__Work order__:
Lines from the line with "diuji pada momen" to the line with "KEGIATAN SANTRI" in the entries below, and only those, must be output exactly, with both ends included.

__Provided records__:
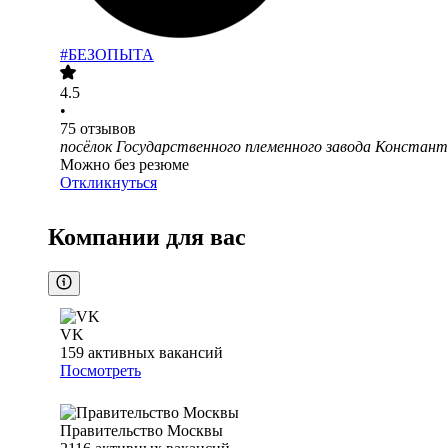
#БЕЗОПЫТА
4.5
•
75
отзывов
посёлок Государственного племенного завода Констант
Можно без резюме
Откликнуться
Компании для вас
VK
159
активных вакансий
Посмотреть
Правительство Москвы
...
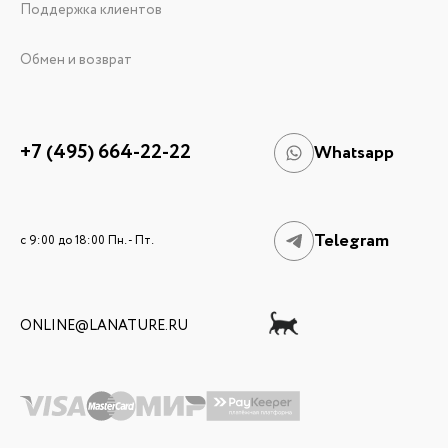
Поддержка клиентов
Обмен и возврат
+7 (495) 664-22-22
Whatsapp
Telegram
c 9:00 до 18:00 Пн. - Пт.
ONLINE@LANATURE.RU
* * *
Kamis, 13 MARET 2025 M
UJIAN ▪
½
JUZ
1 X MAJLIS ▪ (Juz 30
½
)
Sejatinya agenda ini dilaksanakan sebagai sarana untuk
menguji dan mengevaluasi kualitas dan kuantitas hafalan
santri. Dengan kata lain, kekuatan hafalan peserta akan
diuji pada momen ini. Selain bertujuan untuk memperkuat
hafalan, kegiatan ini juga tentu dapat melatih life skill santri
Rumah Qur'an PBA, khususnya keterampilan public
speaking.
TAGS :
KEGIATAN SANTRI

__Solution to this task__:
diuji pada momen ini. Selain bertujuan untuk memperkuat
hafalan, kegiatan ini juga tentu dapat melatih life skill santri
Rumah Qur'an PBA, khususnya keterampilan public
speaking.
TAGS :
KEGIATAN SANTRI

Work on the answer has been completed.